Some things are looking up. They really are. Want proof?
- People are getting vaccinated (including me, hooray!).
- The days are getting longer. Sure, they're still cold, gray, and rainy, with snow and hail from time to time, but they are longer.
- The political hellscape has lifted and things are getting done. Proof: people are picking at each other on Twitter for very minor sins of omission in fights that exist only among the theory bros and other cool kids.
- Call my Agent is on Netflix and is absolutely fantastic, a sure way to get out of your head for an hour a day. It's French, and it's hilarious (and the subtitles are really good).
But one thing I've noticed is that every spring, I seem to do a deep dive into something that takes me a complete world away from work. For some people it might be knitting, or yoga, or skiing, or whatever else gives you a brain vacation. The main principles are that it has to (1) be engaging enough to completely flood your brain with something other than work and (2) it has to have little to no utility in any kind of work life.
The way I think of it is this: the work and daily tasks in your life are like rocks living in your brain. Some of the rocks are huge; some have sharp, irregular edges that bang into you when you're trying to fall asleep; but all of them are there and won't go away, although they change shape and configuration from time to time.
If all you have in your mental inventory is a set of boulders weighing you down and grating against each other, it's going to get you down. What you need is some grout, or smooth mental filler, that you can use to keep those rocks from moving around too much when you need to get some rest and relaxation.
Now, some movies, television shows, podcasts, books, and the like can do this (see: Call My Agent), but you might also need more mental grout than this.

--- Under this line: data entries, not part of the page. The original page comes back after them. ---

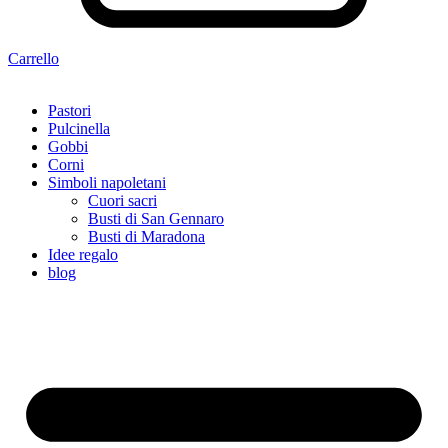
Carrello
Pastori
Pulcinella
Gobbi
Corni
Simboli napoletani
Cuori sacri
Busti di San Gennaro
Busti di Maradona
Idee regalo
blog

This could be anything, like, say, a deep dive into the films of Orson Welles. Or learning an embarrassing amount about Bonnie and Clyde. Mad Men. Or who really killed the Princes in the Tower. Doesn't matter if you're not an expert on whatever it is; in fact, that's preferable, because then you can learn more. My mental grout this spring is a band, but it could have been anything. It's whatever puts you back to sleep when anxieties awaken you at 3 a.m.
After a time, you might shift the composition of the mental grout to something else, but the point is that it exists, not what it consists of.
Do you have some mental grout that's helping you get through everything? What is it?